__Problem to solve__
Beginning with the line containing "has height=2576, width=510." and ending with the line containing "pixels, height=1408 pixels.", write out each line of the records below exactly; pictures and lines outside that range are left out.

__Input records__
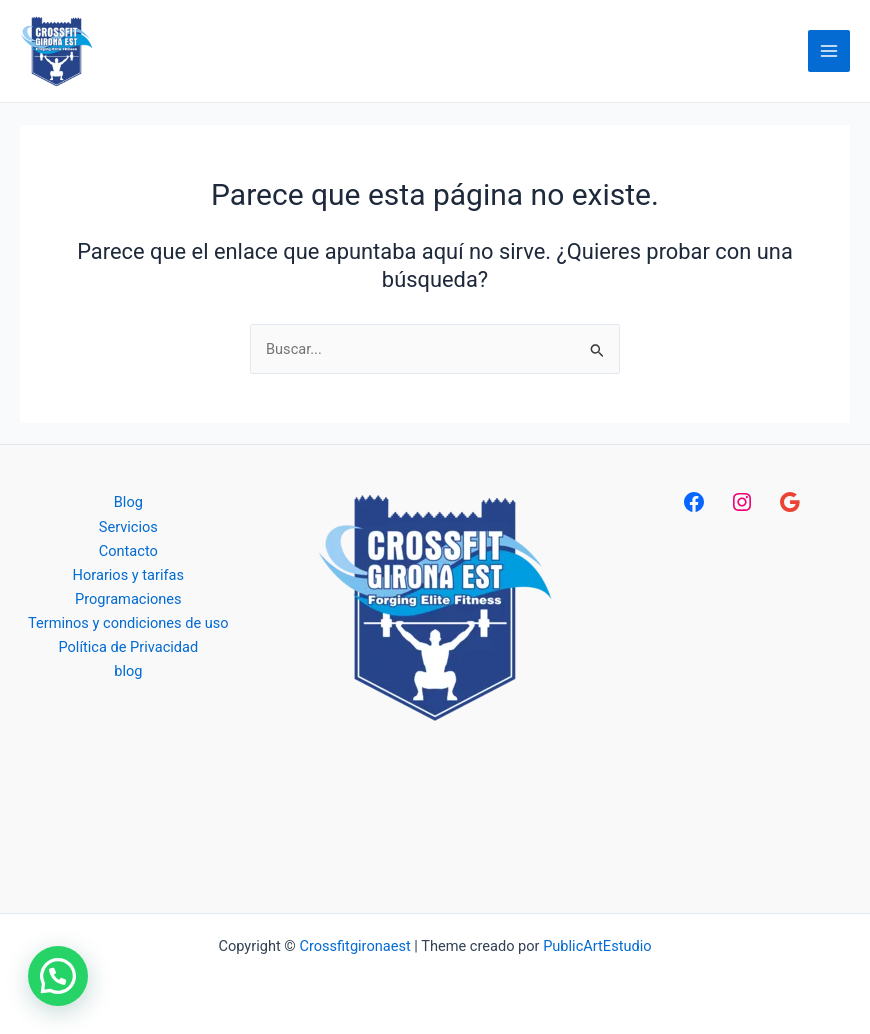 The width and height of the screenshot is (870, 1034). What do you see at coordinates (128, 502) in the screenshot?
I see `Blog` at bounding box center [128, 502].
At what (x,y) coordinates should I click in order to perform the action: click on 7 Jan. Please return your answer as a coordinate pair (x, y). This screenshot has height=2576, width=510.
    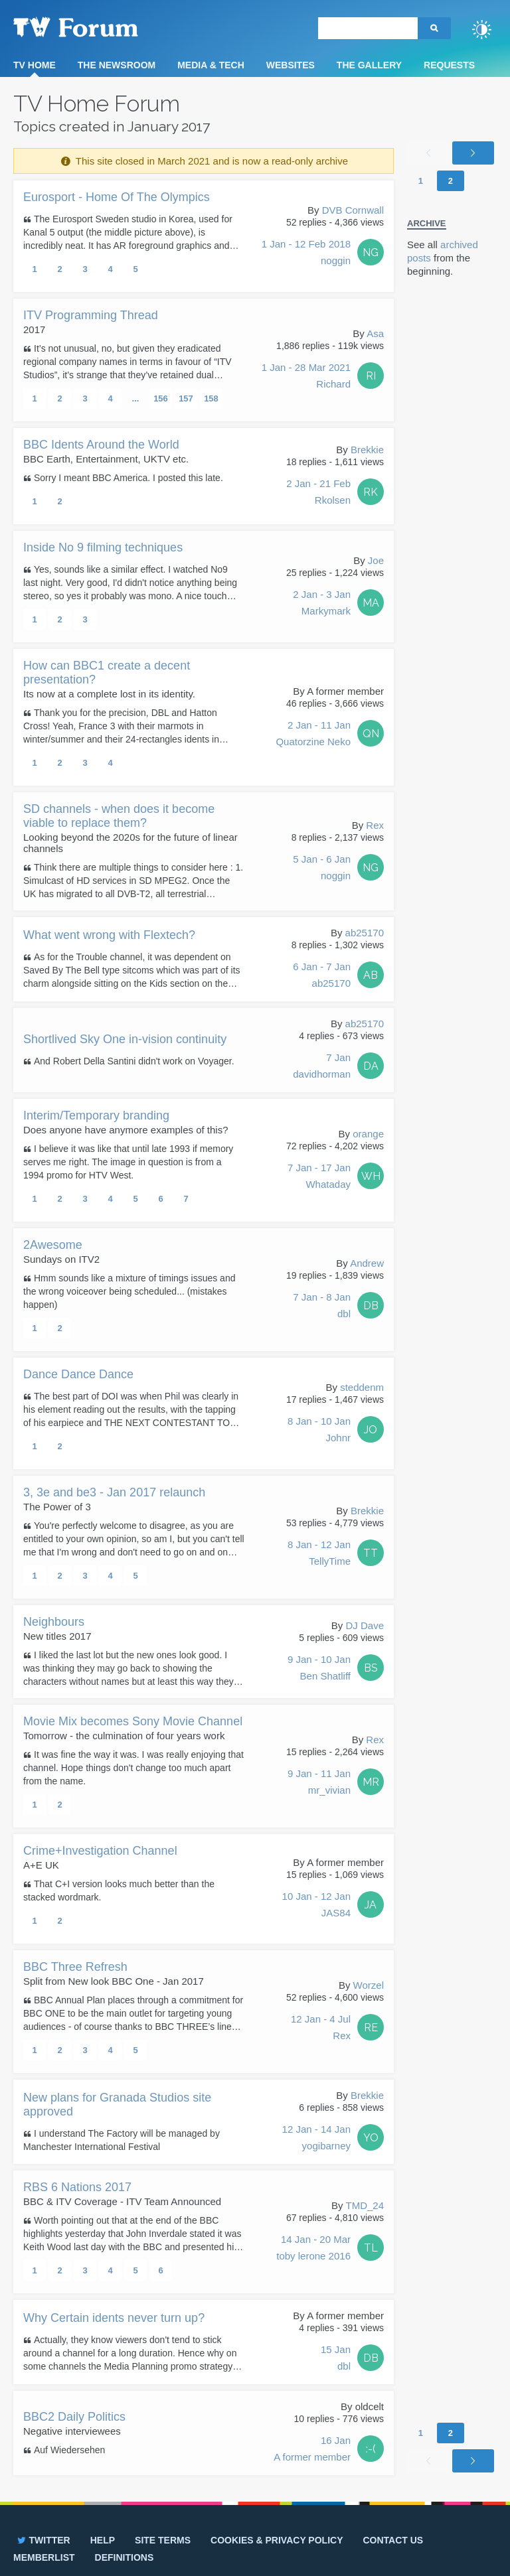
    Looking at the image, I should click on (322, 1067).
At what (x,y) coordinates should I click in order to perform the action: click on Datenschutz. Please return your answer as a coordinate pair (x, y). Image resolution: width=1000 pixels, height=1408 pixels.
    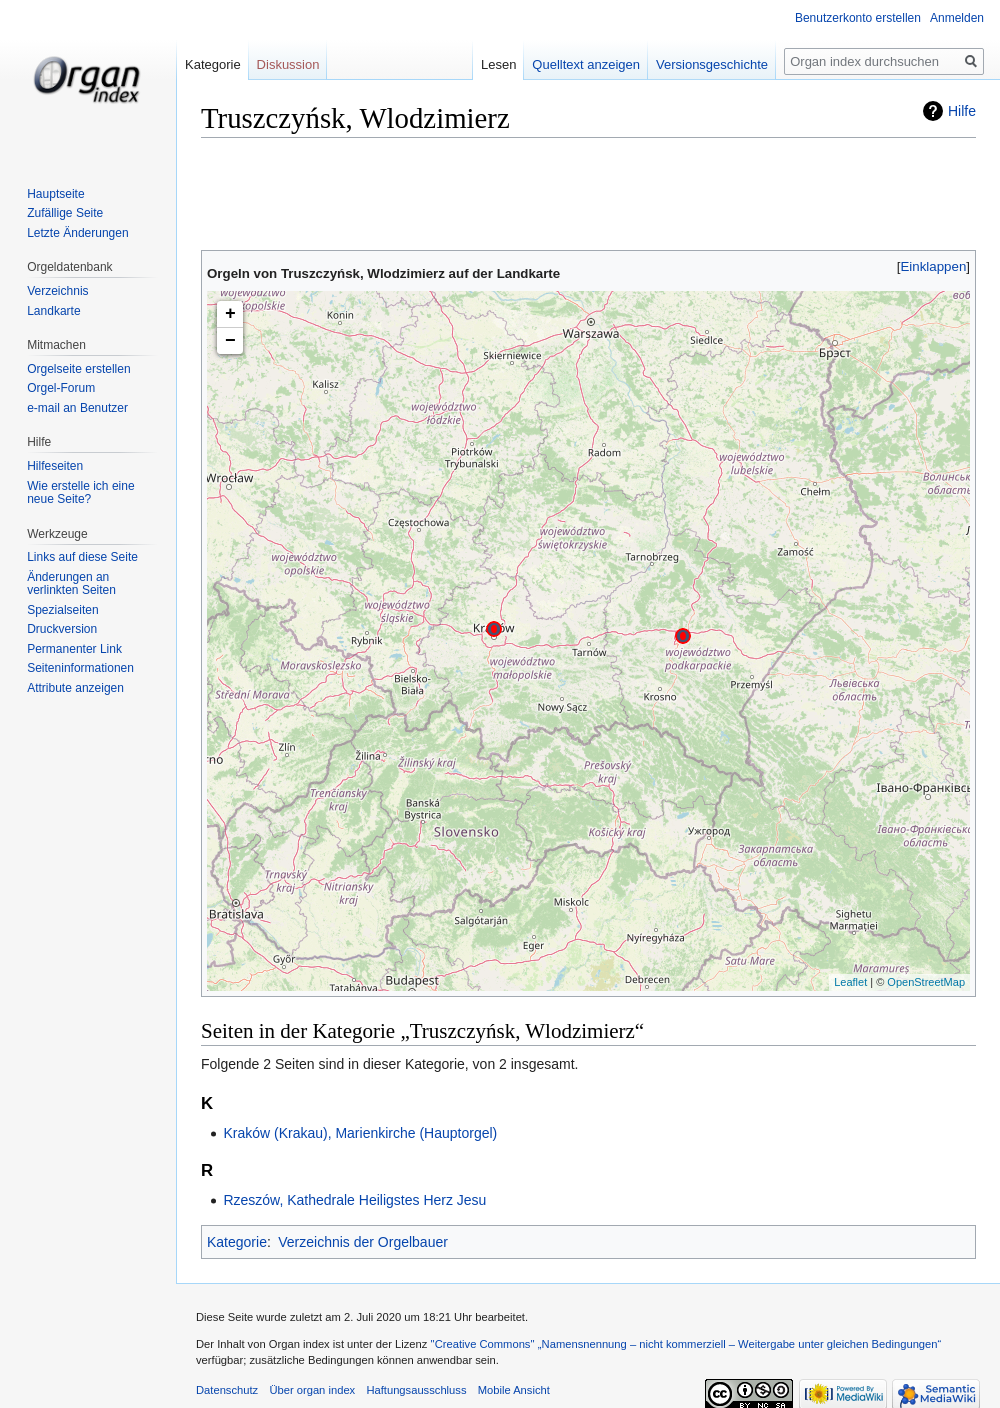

--

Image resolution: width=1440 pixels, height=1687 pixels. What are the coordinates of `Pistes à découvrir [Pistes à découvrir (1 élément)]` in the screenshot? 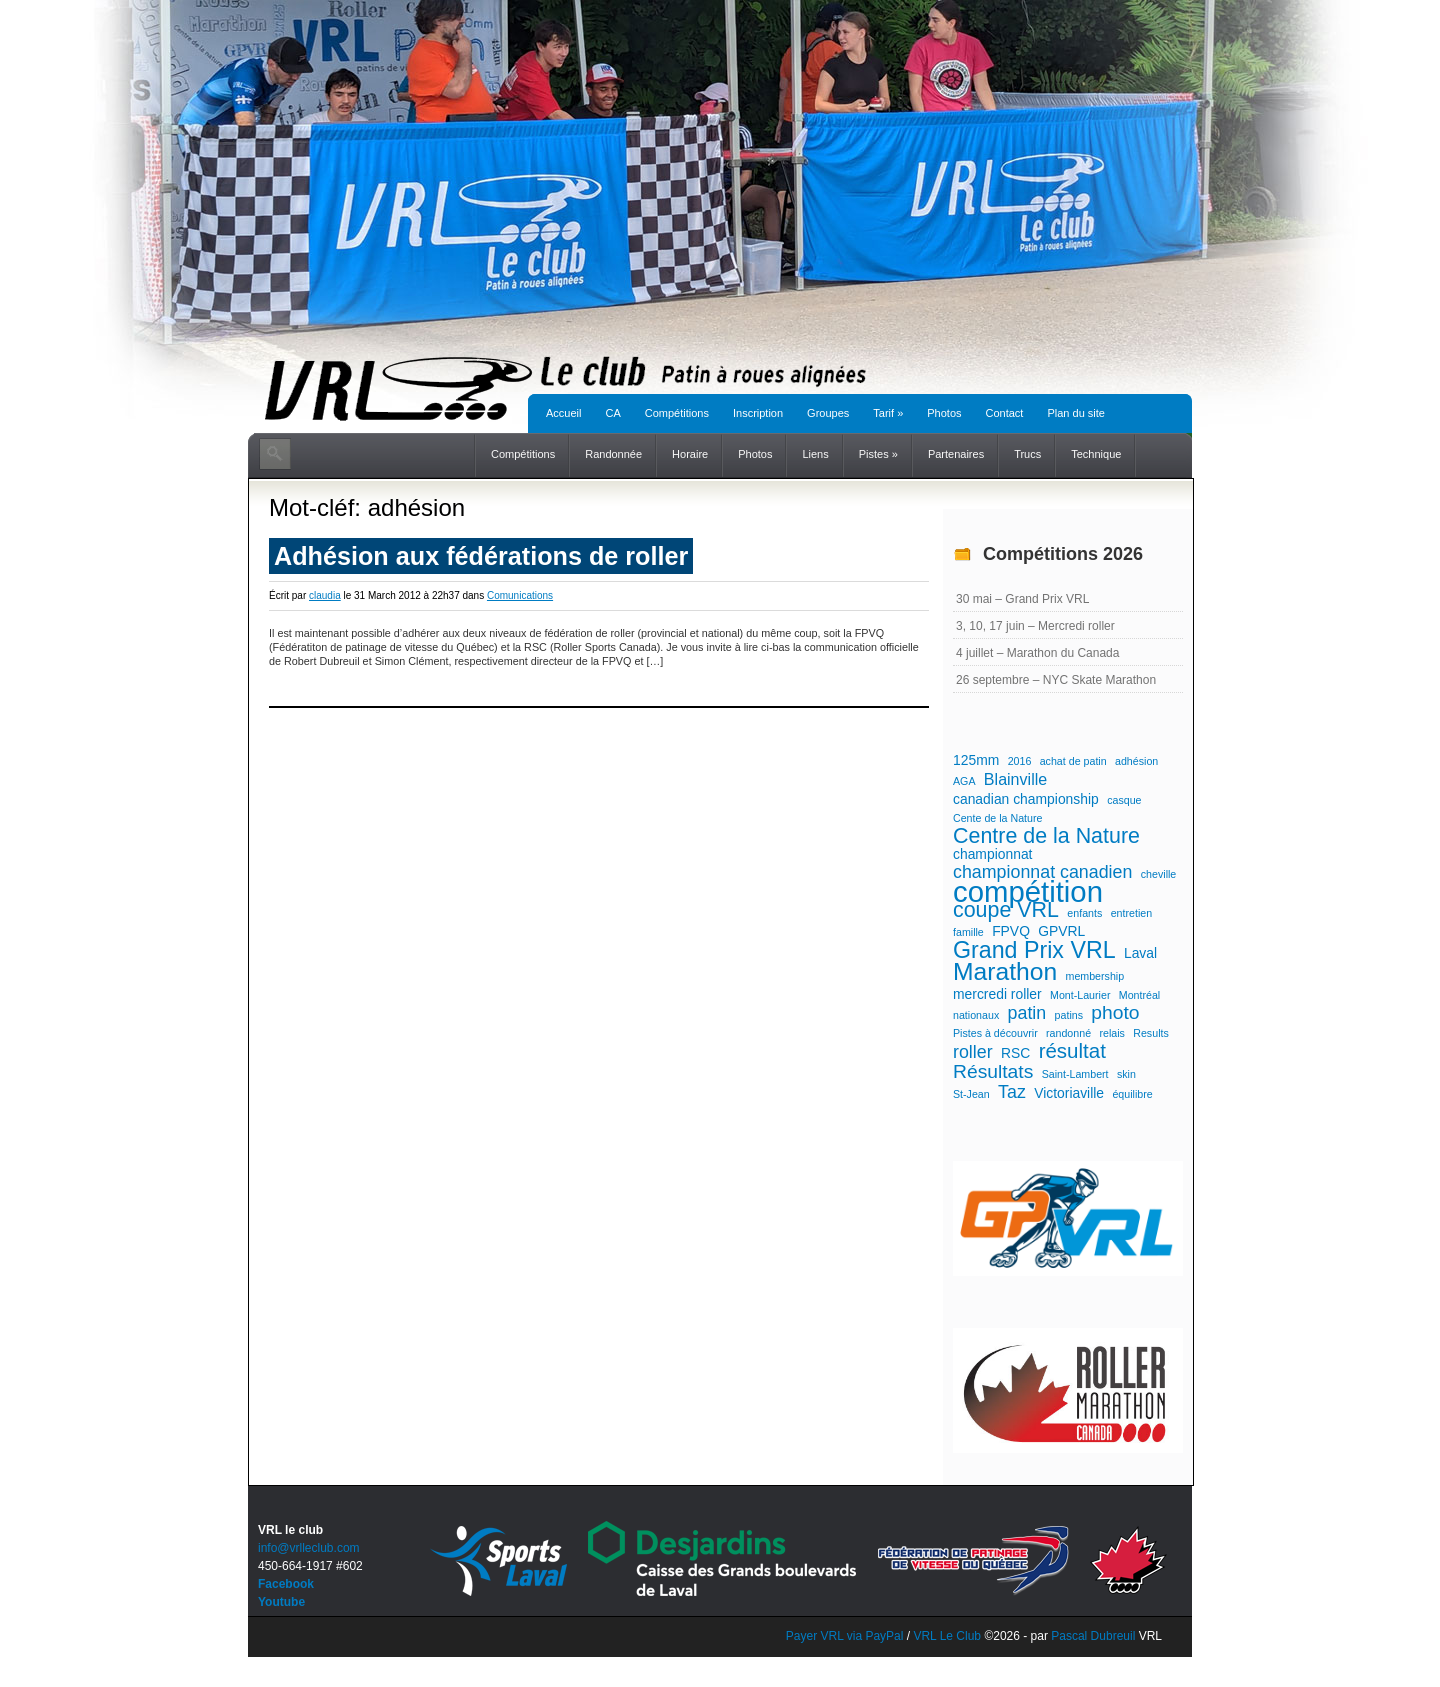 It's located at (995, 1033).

==

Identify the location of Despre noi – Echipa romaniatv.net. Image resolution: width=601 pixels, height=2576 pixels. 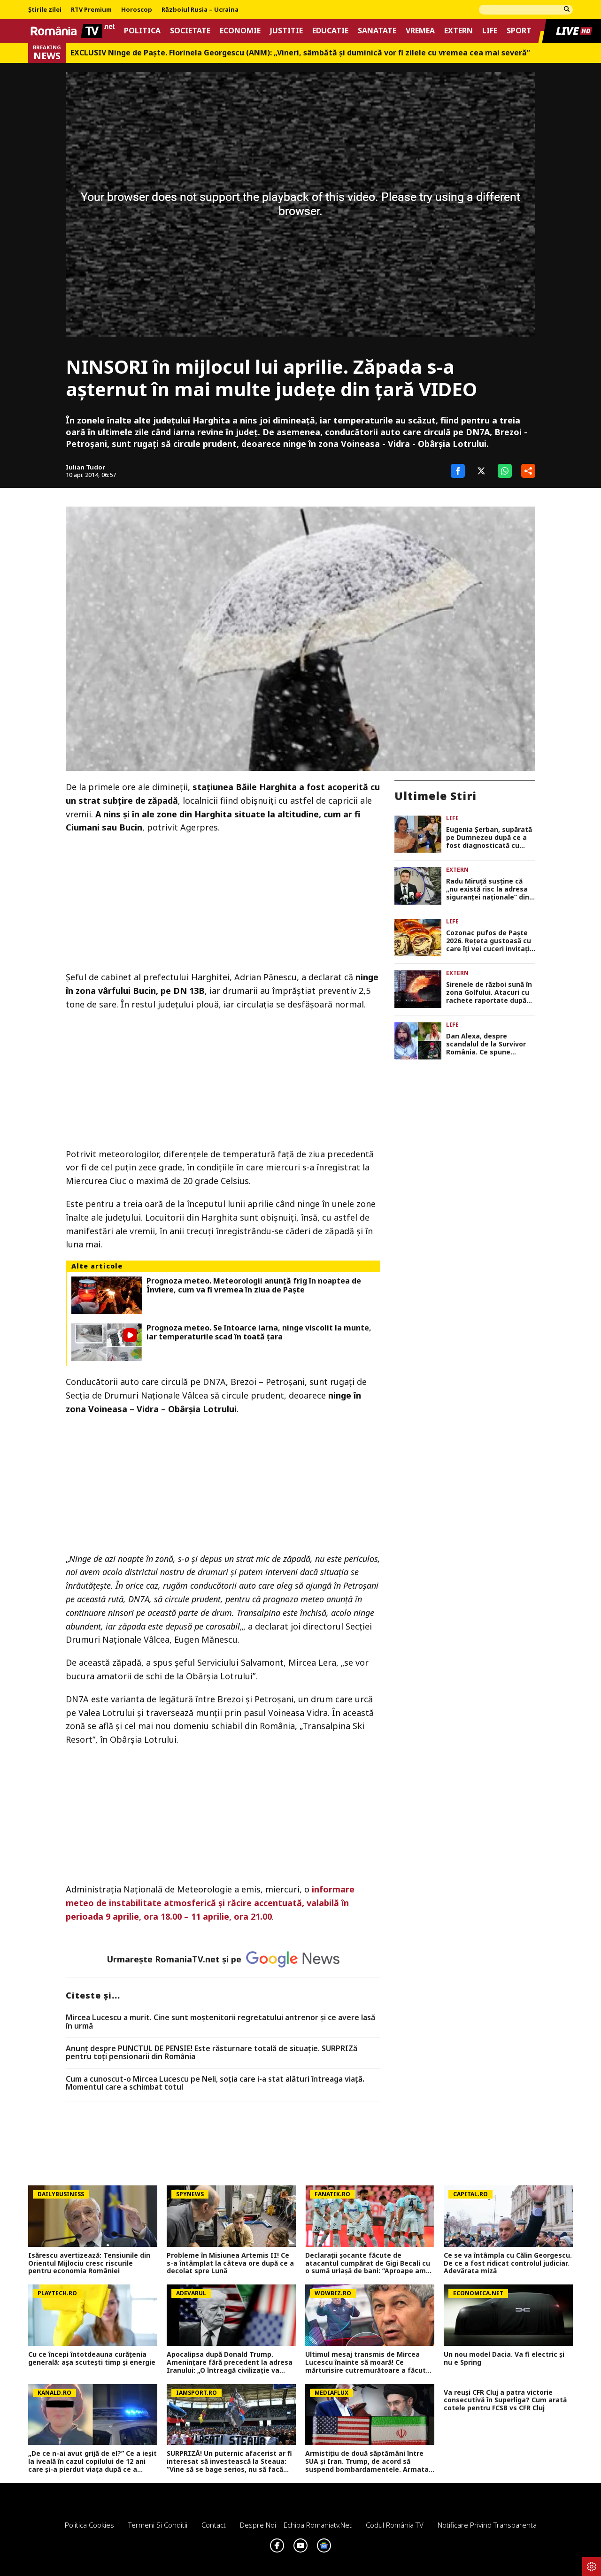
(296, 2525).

__Answer__
At what (x,y) coordinates should I click in order to perform the action: click on 7 Jan. Please return your answer as a coordinate pair (x, y). This screenshot has height=2576, width=510.
    Looking at the image, I should click on (322, 1067).
At what (x,y) coordinates should I click in order to perform the action: click on Datenschutz. Please return your answer as a coordinate pair (x, y). Image resolution: width=1000 pixels, height=1408 pixels.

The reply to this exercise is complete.